Then the United States and Israel launched Operation Epic Fury, the Strait of Hormuz closed, and Brent crude went from $72 to $119 in three weeks. Şimşek's entire program had been built on a $65 per barrel oil assumption. The gap between that assumption and the market is now roughly $45. That gap is dismantling the recovery from the outside in.

Between late February and late March, the CBRT sold over $26 billion in foreign currency to defend the lira, with sales continuing at pace into the final week of March, according to Bloomberg and Reuters data. It sold approximately 22 tons of gold outright and used another 34 to 36 tons in gold-for-foreign-exchange swap arrangements, an $8 billion operation marking the largest weekly reserve drawdown since August 2018. Gross reserves including gold fell from a January peak of roughly $218 billion to around $178 billion by mid-March, per CBRT weekly data. Meanwhile Turkey's private sector entered the war carrying a net foreign exchange short position of $197.6 billion, the highest in eight years according to central bank data. The CBRT is defending the currency while the corporate sector sits on its largest unhedged exposure since before the 2018 crisis.

The Three Channels

The war transmits through Turkey's economy via three routes, and each attacks a different pillar of Şimşek's program.

The first is inflation. The CBRT's March survey of expectations contains the figure that matters most: households expect 49.89% inflation by year-end. The central bank's own target sits at 15 to 21%. That 30-percentage-point gap between target and expectation represents a credibility problem that rate policy alone may not repair. February CPI came in at 31.53%, breaking the disinflation trend before the oil shock fully registered. March data, released April 3, showed annual inflation easing to 30.9%, a positive surprise that beat the 31.4% consensus. But this reading captures only the very beginning of the oil pass-through. The Istanbul Chamber of Commerce reported 37.7% for Istanbul in March, and an Anadolu Agency survey of 32 economists found a year-end consensus of roughly 26%, up from under 24% in the previous month. Once expectations detach this far from the target, businesses and wage-earners price accordingly, and the expectation writes itself into the outcome.

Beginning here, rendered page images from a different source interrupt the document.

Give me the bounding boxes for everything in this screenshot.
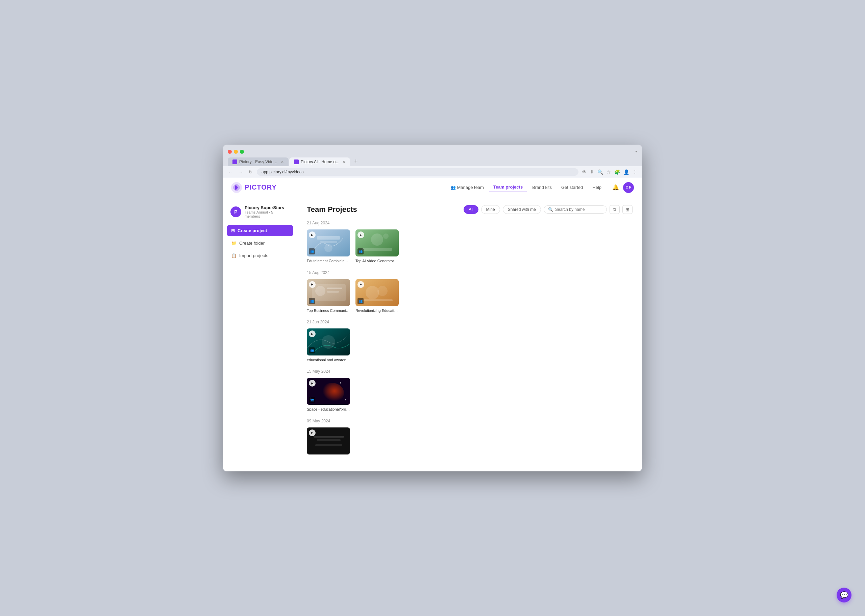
nav-get-started[interactable]: Get started	[557, 183, 587, 192]
project-card-p3[interactable]: ▶ 👥 Top Business Communicatio...	[307, 279, 350, 313]
team-avatar: P	[231, 206, 241, 217]
refresh-button[interactable]: ↻	[247, 169, 254, 175]
create-folder-button[interactable]: 📁 Create folder	[227, 237, 293, 249]
play-button-p7[interactable]: ▶	[309, 429, 316, 436]
date-section-3: 15 May 2024	[307, 369, 633, 412]
forward-button[interactable]: →	[237, 169, 245, 175]
download-icon[interactable]: ⬇	[589, 169, 595, 175]
date-section-0: 21 Aug 2024	[307, 221, 633, 263]
search-icon: 🔍	[548, 207, 553, 212]
play-button-p5[interactable]: ▶	[309, 330, 316, 337]
projects-grid-4: ▶	[307, 427, 633, 457]
project-thumb-p2: ▶ 👥	[355, 229, 399, 256]
sidebar-team: P Pictory SuperStars Teams Annual · 5 me…	[227, 203, 293, 221]
project-name-p5: educational and awareness	[307, 358, 350, 362]
traffic-lights	[228, 150, 244, 154]
svg-point-19	[377, 286, 388, 296]
browser-window: ▾ Pictory - Easy Video Creation ✕ Pictor…	[223, 145, 642, 471]
import-icon: 📋	[231, 253, 237, 258]
zoom-icon[interactable]: 🔍	[597, 169, 604, 175]
filter-row: All Mine Shared with me 🔍 ⇅ ⊞	[463, 205, 633, 214]
sort-button[interactable]: ⇅	[609, 205, 620, 214]
address-input[interactable]	[257, 168, 578, 176]
extensions-icon[interactable]: 🧩	[614, 169, 621, 175]
project-thumb-p5: ▶ 👥	[307, 328, 350, 355]
maximize-button[interactable]	[240, 150, 244, 154]
collab-icon-p1: 👥	[309, 248, 315, 255]
user-avatar[interactable]: C P	[623, 182, 634, 193]
page-header: Team Projects All Mine Shared with me 🔍 …	[307, 205, 633, 214]
browser-actions: 👁 ⬇ 🔍 ☆ 🧩 👤 ⋮	[581, 169, 638, 175]
date-label-4: 09 May 2024	[307, 419, 633, 423]
date-label-2: 21 Jun 2024	[307, 320, 633, 324]
project-thumb-p6: ▶ 👥	[307, 378, 350, 405]
svg-rect-15	[327, 288, 342, 289]
svg-rect-31	[317, 439, 341, 441]
minimize-button[interactable]	[234, 150, 238, 154]
play-button-p3[interactable]: ▶	[309, 281, 316, 288]
date-section-1: 15 Aug 2024	[307, 270, 633, 313]
screenshot-icon[interactable]: 👁	[581, 169, 587, 175]
chat-fab[interactable]: 💬	[837, 588, 851, 602]
tab-2[interactable]: Pictory.AI - Home of AI Video... ✕	[289, 157, 350, 166]
import-projects-button[interactable]: 📋 Import projects	[227, 250, 293, 261]
nav-team-projects[interactable]: Team projects	[489, 182, 527, 192]
project-card-p1[interactable]: ▶ 👥 Edutainment Combining Fun ...	[307, 229, 350, 263]
svg-rect-6	[320, 241, 337, 243]
svg-point-11	[383, 234, 389, 239]
import-projects-label: Import projects	[239, 253, 268, 258]
project-thumb-p4: ▶ 👥	[355, 279, 399, 306]
profile-icon[interactable]: 👤	[623, 169, 630, 175]
tabs-row: Pictory - Easy Video Creation ✕ Pictory.…	[228, 156, 637, 166]
svg-point-7	[324, 244, 333, 252]
search-input[interactable]	[555, 207, 603, 212]
create-folder-label: Create folder	[239, 240, 265, 246]
nav-help[interactable]: Help	[588, 183, 606, 192]
projects-grid-3: ▶ 👥 Space - educational/project/...	[307, 378, 633, 412]
play-button-p4[interactable]: ▶	[358, 281, 364, 288]
menu-icon[interactable]: ⋮	[632, 169, 638, 175]
nav-manage-team[interactable]: 👥 Manage team	[447, 183, 488, 192]
project-name-p3: Top Business Communicatio...	[307, 308, 350, 313]
date-label-1: 15 Aug 2024	[307, 270, 633, 275]
project-card-p7[interactable]: ▶	[307, 427, 350, 457]
bell-wrap: 🔔	[611, 183, 620, 192]
tab-close-2[interactable]: ✕	[342, 160, 345, 164]
svg-point-14	[315, 286, 325, 296]
sidebar: P Pictory SuperStars Teams Annual · 5 me…	[223, 197, 297, 471]
svg-rect-16	[327, 291, 339, 292]
svg-point-9	[371, 234, 383, 246]
team-info: Pictory SuperStars Teams Annual · 5 memb…	[245, 205, 290, 218]
logo-icon	[231, 182, 242, 193]
project-card-p4[interactable]: ▶ 👥 Revolutionizing Education fo...	[355, 279, 399, 313]
tab-1[interactable]: Pictory - Easy Video Creation ✕	[228, 157, 289, 166]
filter-all[interactable]: All	[463, 205, 478, 214]
app-body: P Pictory SuperStars Teams Annual · 5 me…	[223, 197, 642, 471]
logo-area[interactable]: PICTORY	[231, 182, 277, 193]
nav-brand-kits[interactable]: Brand kits	[528, 183, 556, 192]
team-plan: Teams Annual · 5 members	[245, 210, 290, 218]
new-tab-button[interactable]: +	[351, 156, 361, 166]
svg-rect-32	[315, 444, 342, 446]
tab-favicon-2	[294, 159, 299, 164]
collab-icon-p5: 👥	[309, 347, 315, 354]
view-button[interactable]: ⊞	[622, 205, 633, 214]
filter-mine[interactable]: Mine	[481, 205, 500, 214]
tab-close-1[interactable]: ✕	[281, 160, 284, 164]
project-card-p5[interactable]: ▶ 👥 educational and awareness	[307, 328, 350, 362]
create-project-button[interactable]: ⊞ Create project	[227, 225, 293, 236]
back-button[interactable]: ←	[227, 169, 234, 175]
star-icon[interactable]: ☆	[606, 169, 612, 175]
notification-bell[interactable]: 🔔	[611, 183, 620, 192]
project-card-p6[interactable]: ▶ 👥 Space - educational/project/...	[307, 378, 350, 412]
projects-grid-2: ▶ 👥 educational and awareness	[307, 328, 633, 362]
app-navbar: PICTORY 👥 Manage team Team projects Bran…	[223, 178, 642, 197]
filter-shared[interactable]: Shared with me	[503, 205, 541, 214]
collab-icon-p6: 👥	[309, 397, 315, 403]
collab-icon-p3: 👥	[309, 298, 315, 304]
project-name-p6: Space - educational/project/...	[307, 407, 350, 412]
create-project-icon: ⊞	[231, 228, 235, 233]
date-label-0: 21 Aug 2024	[307, 221, 633, 225]
close-button[interactable]	[228, 150, 232, 154]
project-card-p2[interactable]: ▶ 👥 Top AI Video Generator Tool....	[355, 229, 399, 263]
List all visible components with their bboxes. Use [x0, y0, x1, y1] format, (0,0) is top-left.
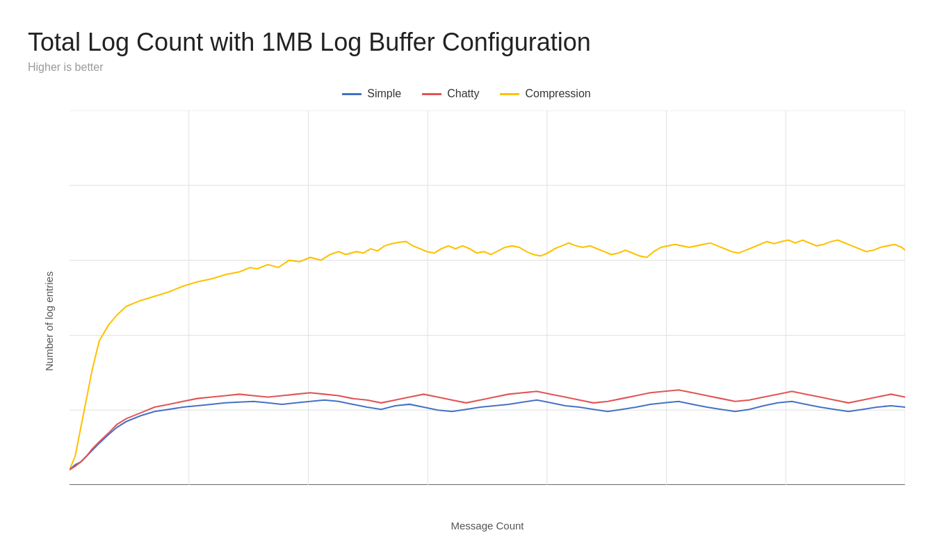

The second channel is the budget. Ankara activated the Eşel Mobil sliding-scale fuel tax, absorbing roughly 75% of global price increases by cutting the Special Consumption Tax as oil rises. The fuel tax was budgeted to raise roughly 600 billion lira in 2026. Most of that will go uncollected. On top of this, Energy Minister Bayraktar disclosed that BOTAŞ's energy subsidies, which absorb roughly 60% of the gap between global and domestic gas prices, will triple from 300 billion lira to approximately 950 billion lira this year at current oil prices. Burcu Aydın, TEPAV's center director and a former IMF economist, estimated that energy subsidies alone now represent roughly 25% of the projected budget deficit. Şimşek acknowledged the fuel buffer is "not sustainable if high oil prices persist". January's deficit had already widened to TRY 214.5 billion, with interest payments up 180%. The fiscal anchor and the monetary anchor are loosening simultaneously, and that combination raises the question of whether Turkey still has a coherent stabilization framework or whether the program has shifted into day-to-day crisis management.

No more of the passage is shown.